Note how f+ here effectively blocks projection of that. The complementizer projects only if the last symbol on the tier is H, so if anything else is projected first that effectively stops the tier projection. This way, we don’t care about that if the f-movement never actually crosses it.

Now suppose that f+ weren’t the only thing that gets to project this way. Suppose that, say, the heads of certain TP-adjuncts also could go on the tier. Then that would prevent that from being present on the tier, making it transparent for movement. Hmm, I feel like that is exactly what happens in some exceptional cases.

  1. *Who did you say that _ likes John?
  2. Who did you say that without a doubt likes John?

That’s nice. The exceptions to the that-trace effect are once again expressible with the same machinery that we’re already using to express the non-exceptional cases. And this machinery isn’t all that remarkable because it’s roughly in the same ballpark as what we find in phonology. Just as with the TSL-view of islands, the surprising thing is not that these constraints exist, or that there are exceptions to those constraints, but that things tend to be more systematic than they could be. That’s okay. It just means that we’re missing a theory of linguistic substance to further narrow down the class carved out by the formal restrictions.

The big picture, once more

Alright, the subregular syntax picture just got a bit more complicated. Merge and Move we analyze as SL and TSL over dependency trees (or, with minor changes, over derivation trees). Licensing conditions that are mediated by c-command are instead viewed as constraints over c-strings, with the intriguing result that these string constraints seem to have the same upper bound on complexity as constraints in phonology. Island constraints seem to be scattered across both, with some fitting into the TSL view, some into the c-string approach, and some into both.

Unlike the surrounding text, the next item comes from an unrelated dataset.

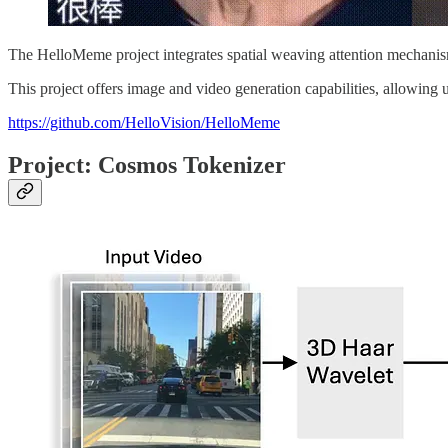
The HelloMeme project integrates spatial weaving attention mechanism
This project offers image and video generation capabilities, allowing
https://github.com/HelloVision/HelloMeme
Project: Cosmos Tokenizer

And I haven’t even talked about how we handle cases of movement feeding or bleeding licensing. Even seemingly simple phenomena need a lot more in-depth investigation to make sure that there isn’t some minor detail that trips up a putative subregular analysis. We’re basically talking Ph.D. thesis and research monograph territory (let me know if you’re interested, there’s some low-hanging fruit here; for instance, freezing effects).

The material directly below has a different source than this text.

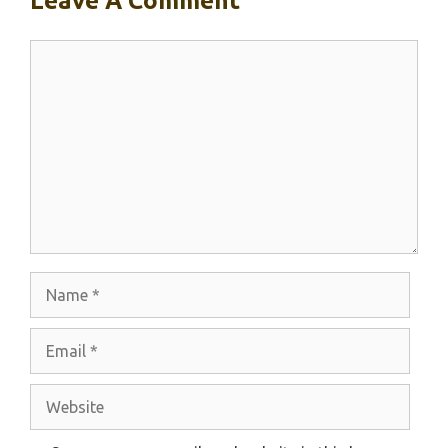
Leave A Comment
Comment
Name
Email
Website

There is a real risk, though, of ending up with a fractured system of many different levels of complexity, which would undermine the whole idea of subregular complexity as a unified, cross-domain window into locality in natural language. But the problem isn’t actually all that severe. The next post will describe how these two perspectives can be regarded as special instances of a more general mechanism that operates over dependency trees. So it’s not like tree tiers and c-strings are completely irreconcilable. But they do provide us with very good tools for analyzing specific subdomains of syntax. Tree tiers represent a notion of relativized locality directly over tree structures. It still presents a holistic view of the whole structure, just with immaterial stuff filtered out. C-strings individualize well-formedness in that they present a limited view of the tree from the perspective of a given node. This is intrinsically limited in that it only provides information about derivationally more prominent material, but on the flip side these constraints get to use more powerful notions of relativized locality.

In a nutshell: tree tiers and c-string are distant points in a two-dimensional space, where one axis encodes how much of the tree structure is visible to the constraint, and the other expresses degrees of locality over the visible pieces of structure. We haven’t gotten this balance quite right yet. But I don’t think we’re all that far away from a very good approximation.


Aoun, Joseph, and Dominique Sportiche. 1983. On the formal theory of government. Linguistic Review 2.211–236.

Frank, Robert, and K Vijay-Shanker. 2001. Primitive c-command. Syntax 4. Wiley Online Library.164–204.

Kiparsky, Paul. 2002. Disjoint reference and the typology of pronouns. More than words, ed. by. by Ingrid Kaufmann and Barbara Stiebels, 53:179–226. Studia grammatica. Berlin: Akademie Verlag.